Following my previous post Mobile, data plans and the digital divide, what can we, as mobile software product developers, do to help with the problem of cost of ownership that result in a digital divide?

The answer is that we must be smart and considerate about the cost of ownership of mobile applications. An obvious candidate is to minimize bandwidth usage. In some cases using bandwidth indiscriminately can be a liability as people not prepared to pay for data usage (and who don’t understand the connected nature of mobility) will either complain or default; to the point of legal action. And this applies to both local and web-based applications. If you are targeting a demographic that is cost-conscious, always prompt and warn the user at least once before connecting to the Internet.

One technique to consider for local applications is to segment the application in a way that some of its assets are local for the purpose of minimizing latency (and provide a good experience), yet retrieve other assets on-demand (for example, see my article Implementing a Local Cache to Manage Resources).

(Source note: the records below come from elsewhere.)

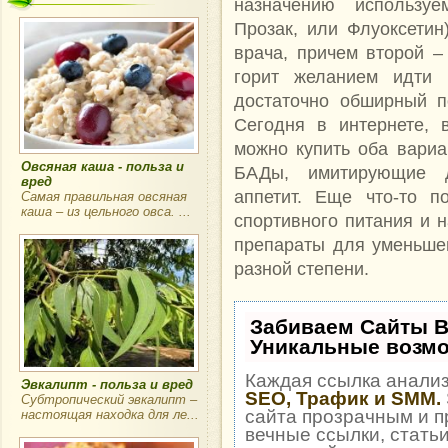
назначению использу
Прозак, или Флуоксетин
врача, причем второй – 
горит желанием идти 
достаточно обширный п
Сегодня в интернете, 
можно купить оба вариа
Овсяная каша - польза и
БАДы, имитирующие д
вред
аппетит. Еще что-то п
Самая правильная овсяная
каша – из цельного овса. ...
спортивного питания и н
препараты для уменьшен
разной степени.
Забиваем Сайты 
Уникальные возм
Каждая ссылка анализ
Эвкалипт - польза и вред
SEO, Трафик и SMM.
Субтропический эвкалипт –
сайта прозрачным и п
настоящая находка для ле...
вечные ссылки, статьи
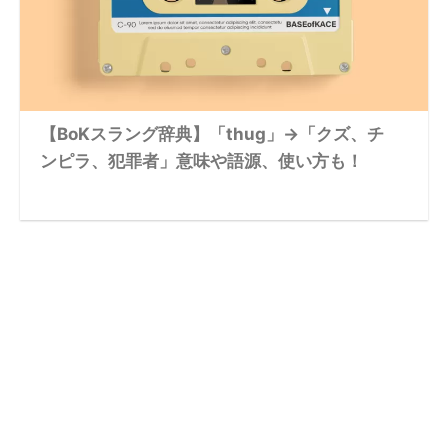
【BoKスラング辞典】「thug」→「クズ、チ
ンピラ、犯罪者」意味や語源、使い方も！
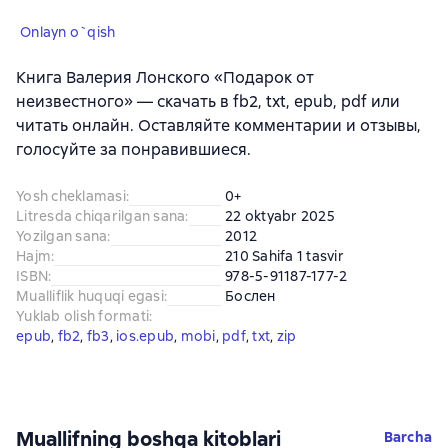
Onlayn o`qish
Книга Валерия Лонского «Подарок от
неизвестного» — скачать в fb2, txt, epub, pdf или
читать онлайн. Оставляйте комментарии и отзывы,
голосуйте за понравившиеся.
Yosh cheklamasi
:
0+
Litresda chiqarilgan sana
:
22 oktyabr 2025
Yozilgan sana
:
2012
Hajm
:
210 Sahifa 1 tasvir
ISBN
:
978-5-91187-177-2
Mualliflik huquqi egasi
:
Бослен
Yuklab olish formati
:
epub
, 
fb2
, 
fb3
, 
ios.epub
, 
mobi
, 
pdf
, 
txt
, 
zip
Muallifning boshqa kitoblari
Barcha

Other tips include the use of application assets that are created with mobile in mind; this is, at the cost of visual aesthetics avoid or minimize the use of special effects or encodings that increases footprint, such as transparency, shadows, colors, gradients, file encodings — don’t use heavy assets if you don’t have to. For mobile web applications, the same mobile-in-mind asset techniques just mentioned apply as well, as well as how often those are consumed. And remember that the use of AJAX techniques could result in more bandwidth utilization if used improperly.

When creating your application create a data-usage map, that allows you to clearly understand and articulate the network utilization and cost of your application (session, monthly); always know and be prepared to disclose this. Same with messaging (as in text)-usage and related costs.

And of course the above wouldn’t be an issue if we all had flat-rates. As I wrote before, flat-rates will increase wireless data usage and thus revenues. Affordable wireless data (i.e. beyond texting) will help minimize the mobile digital divide.